Process Analysis and Reengineering: In 1993, Michael Hammer and James Champy’s book “Reengineering the Corporation” brought process analysis and reengineering to the forefront. Some OM texts even added the word Process to their titles.

Supply Chain Management: With many firms spending more than half their sales revenue on purchases, the supply chain becomes critical. Some OM academic units now even call themselves SCM departments. But SCM may fail to grasp the full impact of what is happening. Some believe that SCM understates the issue and that “value chain management,” a broader term that also includes a focus within the plant, more accurately describes the concept. (See Krajewski/Ritzman, 8/e, 2007, “OM: Processes and Value Chains”).

Ethics: We learned that economic progress is much more rapid in the least corrupt nations and that relationships in the supply chain, as well as within the organization, fall apart without integrity. But with ethical lapses at Enron, WorldCom and Arthur Andersen, the resulting publicity made ethics a major topic. Additionally, AACSB’s publication, “Principles for Responsible Management Education” (www.aacsb.edu/resources/ethics) moved ethics to the forefront. OM courses and texts now include a much broader coverage of ethics.

Lean: With the popularity of Womack, Jones, and Roos’ (1991) “The Machine that Changed the World,” lean and the Toyota Production System became must-have material in the discipline. A philosophy that includes employee learning, continuous efforts to add value and eliminate waste and that supplies the customer with exactly what is wanted when it is wanted must be the final answer.
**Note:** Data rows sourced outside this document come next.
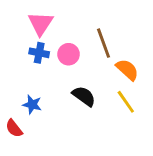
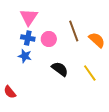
orange semicircle: (127, 70) -> (97, 40), moved
blue star: (32, 105) -> (25, 56), moved

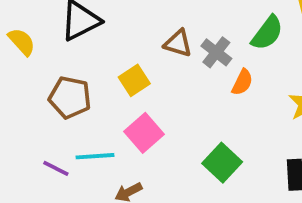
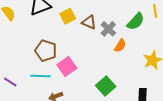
yellow square: (134, 80) -> (68, 16), moved
brown pentagon: (70, 97) -> (46, 51), moved
purple line: (56, 168) -> (10, 82), moved

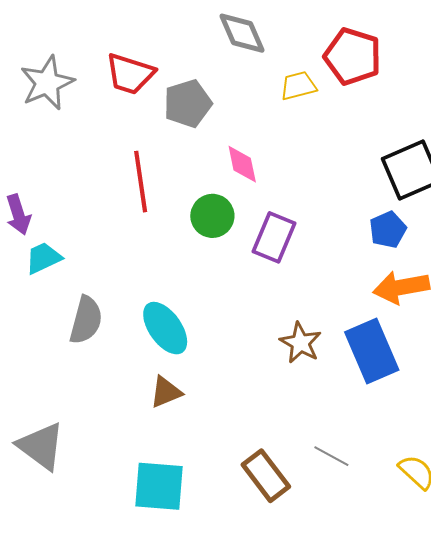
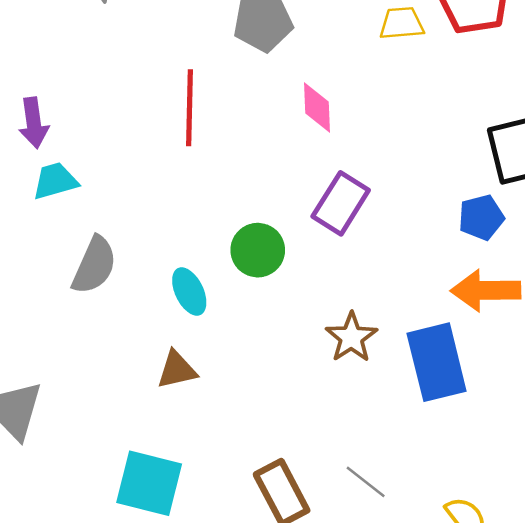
green circle: (212, 216) -> (258, 250), moved
cyan ellipse: (165, 328) -> (189, 292), size x0.7

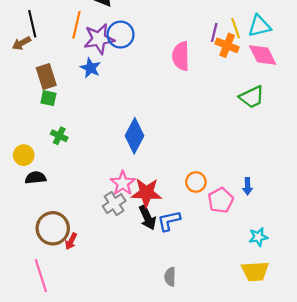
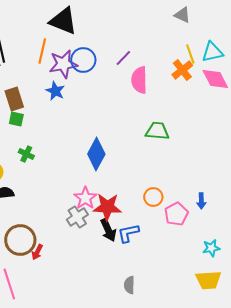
purple line: (214, 32) -> (123, 58), moved, turned 30
orange cross: (227, 45) -> (182, 70), turned 30
green trapezoid: (252, 97) -> (157, 131), moved, turned -150

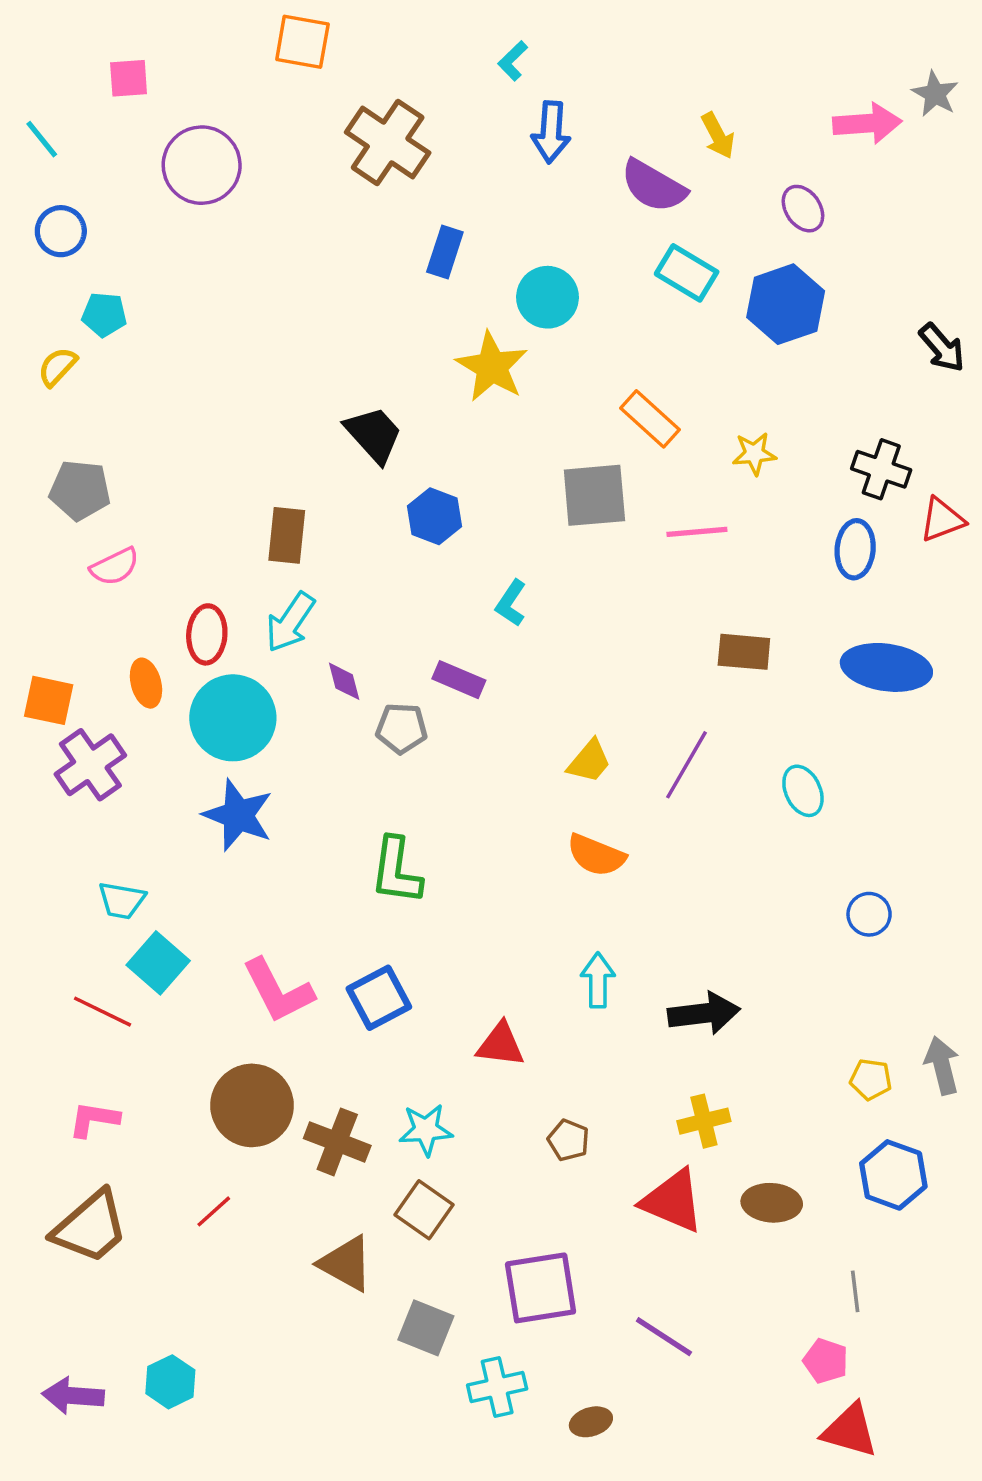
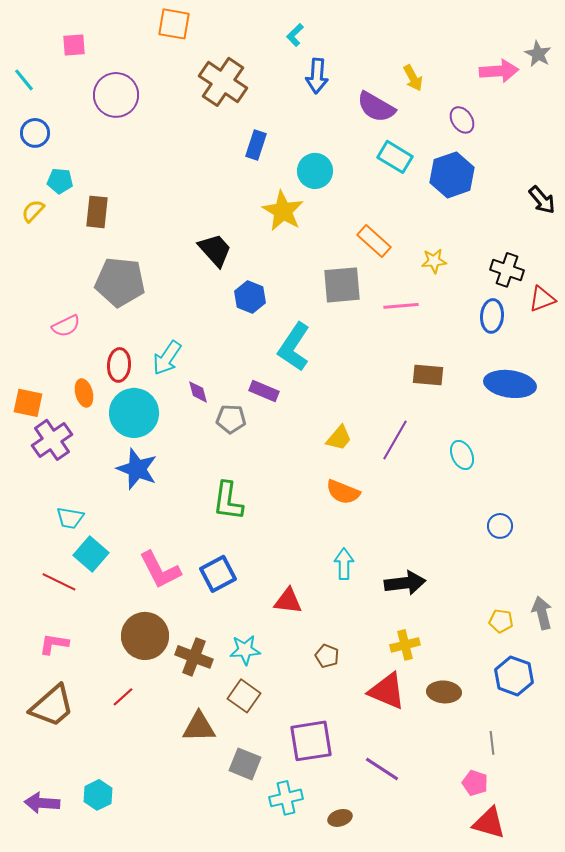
gray pentagon: (80, 490) -> (120, 282), moved, size x1.4
brown rectangle: (287, 535) -> (97, 212), moved
cyan L-shape: (511, 603) -> (294, 347), size x1.8
brown triangle: (346, 1264) -> (199, 727), turned -30

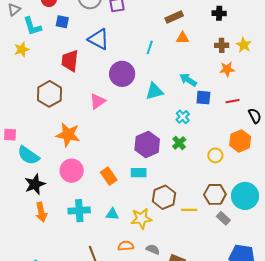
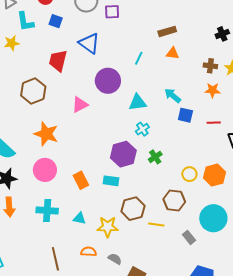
black cross: (219, 13) -> (222, 34), moved, turned -32
cyan cross: (183, 117) -> (142, 129), moved
orange hexagon: (240, 141) -> (215, 175), moved
brown hexagon: (215, 194) -> (174, 200), moved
All of this had to be included in the OM course.

Sustainability: Our planet’s survival requires us to consider sustainability in our OM decisions. The earth has finite resources and OM has a big part to play in designing new products, producing and packaging them, shipping them and recycling them. The literature is just now responding (See Academy of Management, Learning and Education, special issue on sustainability, Sept. 2010). This topic will not leave the OM curriculum as a passing fad.

There is truth in every new topic we have added to our OM courses in the past 40 years. Each of these dozen topics was viewed at one point as the answer to the future of our discipline. Seeking the solution is perhaps the most enticing part of being an OM academic. With open minds we continue to instill new knowledge and communicate truth – as we know it – to our students. OM is an exciting discipline for exciting times.
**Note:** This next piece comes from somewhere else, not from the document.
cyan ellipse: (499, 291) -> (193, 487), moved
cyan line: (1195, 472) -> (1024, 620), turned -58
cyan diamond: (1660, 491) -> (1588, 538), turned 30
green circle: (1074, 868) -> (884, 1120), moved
Jay Heizer is the Jesse Jones Professor of Business Emeritus at Texas Lutheran University. Barry Render is the Charles Harwood Professor of Operations Management Emeritus at Rollins College. Jeff Heyl is Senior Lecturer in Operations Management at Lincoln University, New Zealand. Professors Heizer and Render are co-authors of Operations Management, 10th ed., 2010, Prentice Hall, and maintain a daily OM blog at www.heizerrenderom.wordpress.com.